• [DATA FOR THIS TASK]
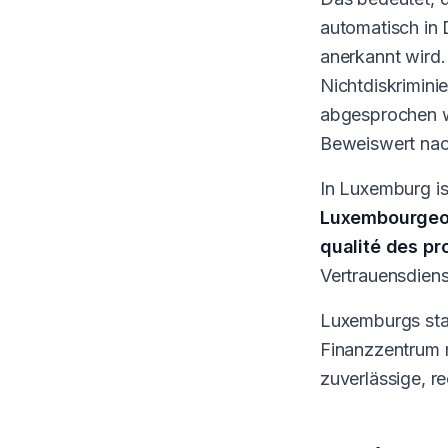
automatisch in
anerkannt wird.
Nichtdiskrimini
abgesprochen we
Beweiswert nach
In Luxemburg is
Luxembourgeois
qualité des pr
Vertrauensdiens
Luxemburgs star
Finanzzentrum 
zuverlässige, r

• [ACTION ITEM]
Everything in the entries above should be printed again exactly, apart from the pictures.

• [ANSWER BELOW]
automatisch in
anerkannt wird.
Nichtdiskrimini
abgesprochen we
Beweiswert nach
In Luxemburg is
Luxembourgeois
qualité des pr
Vertrauensdiens
Luxemburgs star
Finanzzentrum 
zuverlässige, r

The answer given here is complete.